Think quantum antenna, which may replace meters-long wires with chips the size of a thumbnail, or inertial navigation devices that measure the torque on a few thousand suspended gas atoms, potentially improving accuracy by orders of magnitude over existing systems. Thales spends more than 12% of its development budget on pure science, which sounds expensive. But the alternative – leaving pure research to rivals who are heavily invested, too – may be far more costly.
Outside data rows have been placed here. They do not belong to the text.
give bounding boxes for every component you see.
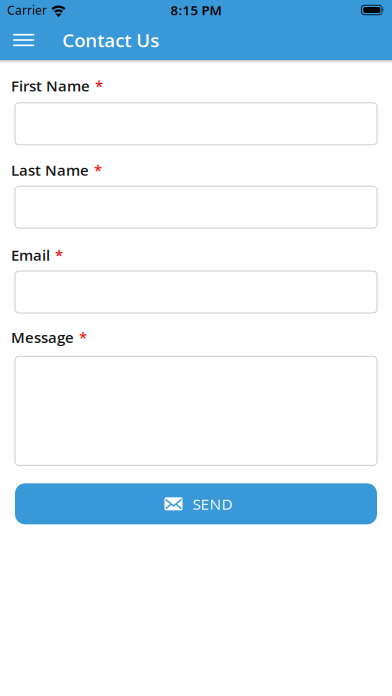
button[interactable]: Menu — [13, 34, 34, 46]
staticText: Email — [11, 245, 50, 265]
button[interactable]: Text input — [15, 271, 377, 313]
staticText: Contact Us — [62, 27, 159, 53]
staticText: Carrier — [7, 2, 47, 18]
staticText: Last Name — [11, 160, 89, 180]
button[interactable]: Text input — [15, 356, 377, 465]
staticText: * — [95, 76, 103, 96]
staticText: * — [55, 245, 63, 265]
staticText: First Name — [11, 76, 90, 96]
staticText: SEND — [192, 493, 232, 514]
button[interactable]: Send — [15, 483, 377, 524]
staticText: * — [94, 160, 102, 180]
staticText: Message — [11, 327, 74, 347]
button[interactable]: Text input — [15, 103, 377, 145]
staticText: 8:15 PM — [170, 1, 222, 19]
button[interactable]: Text input — [15, 186, 377, 228]
staticText: * — [79, 327, 87, 347]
Chief technology officer Marko Erman says he expects perhaps two-thirds of Thales’s business to be affected if an impending “quantum revolution” opens technology horizons far beyond the quantum-enabled devices we know today – like lasers or the atomic clocks that underpin satellite navigation. Back in his product-oriented part of the organisation, Ebanga explains the Thales mindset. In an ever-more integrated aerospace environment, he says, it is hard to forecast the future relationship between Thales and its airline and airframer customers – but if we work for the benefit of the end-user and the industry, it’s a “win-win”. Consider, he says, the onceunimagined benefits that have flowed from smartphones; by taking a collaborative approach, we “unleash a growth potential”. And that, he says, will be critical. Rising demand and environmental issues mean the industry “has no choice but to find solutions”. And, he stresses, these cannot be marginal improvements – what we need is a “technology shift”.